Consumers don’t matter. They really don’t.
In case you thought superannuation was about the fund members and that the 9% Superannuation Guarantee was all about your retirement savings, then think again. In the heat of the battle, sometimes civilians get hurt and anyone who has followed the Afghan and Iraqi conflicts knows that when innocent people get hurt in the wake of a war, such carnage is called ‘collateral damage’.
Consumers are ‘collateral damage’
Well, the consumers are continuing to be ‘collateral damage’ while the superannuation industry protects its business interests.
On the cusp of real change (which is still possible), the Government and its related committees have blinked first. Despite the financial disasters we have all witnessed ranging from the GFC, to Storm, to Westpoint, to the collapse of a multitude of commission-based managed investment schemes, the Ripoll committee has recommended that the Government consult with the industry about the best way to remove commissions, eventually.
Here we go again. The Government is worried about hurting the feelings of commission-based planners and the industry that supports such a remuneration structure. Oh… I know: let’s just call the commissions (payments from product providers) another name, and the Government can say they have done something.
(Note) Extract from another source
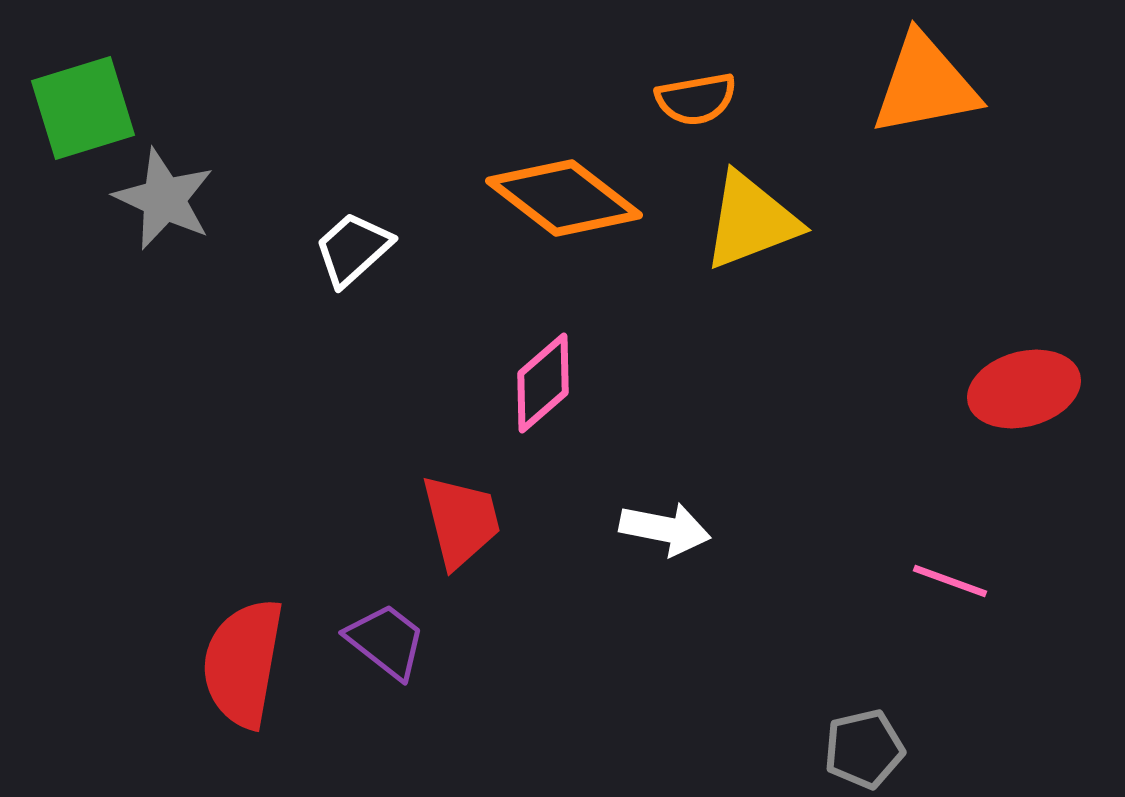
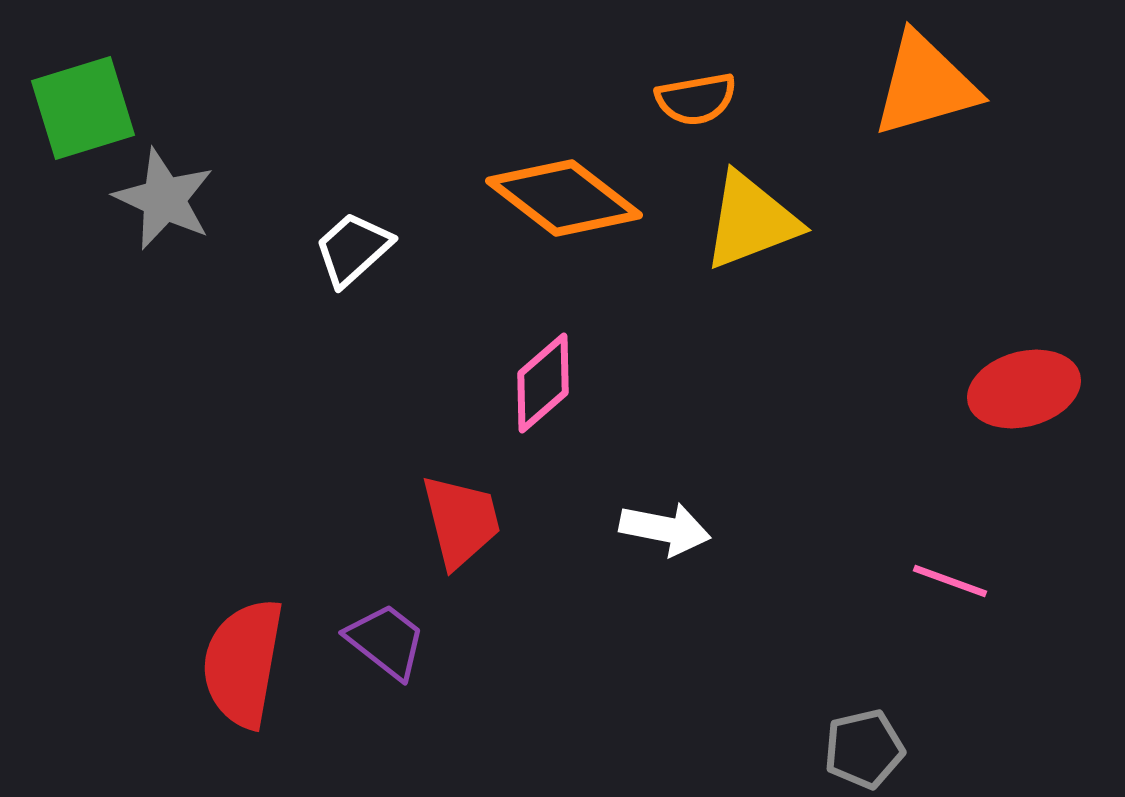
orange triangle: rotated 5 degrees counterclockwise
Apparently, one of the reasons the committee went soft on commission payments was because some of the committee members were concerned about the impact on the insurance industry if commissions were removed. If this is the reason, then leave commissions on insurance products. One step at a time, and in my mind, insurance is more a transaction product rather than investment product in any case.
Always act in best interests of client
In defence of the Ripoll crew, they were up against a formidable industry with huge influence over many parliamentarians, but stating that financial planners should have a fiduciary obligation to clients and operate in the best interests of the client is like stating that drivers should follow the speed limit (even though many don’t). Of course they should, and there should be rules in place to ensure they do, and penalties when they don’t.
This ‘best interests’ con is a joke. Get out of the industry if you’re not willing to act in your client’s best interests. A financial planner already has a fiduciary obligation to his or her client, and I believe commissions are already in conflict with this obligation. Don’t consumers think that a financial adviser is acting on the consumer’s behalf, and doesn’t the adviser purport to act on the consumer’s behalf, akin to a trust relationship? Isn’t that a fiduciary relationship, even though most advisers are breaching this obligation? Just because they’re not fulfilling their obligations, doesn’t mean an obligation doesn’t exist. I can’t understand why the entire industry and Government are turning a blind eye to this nonsense.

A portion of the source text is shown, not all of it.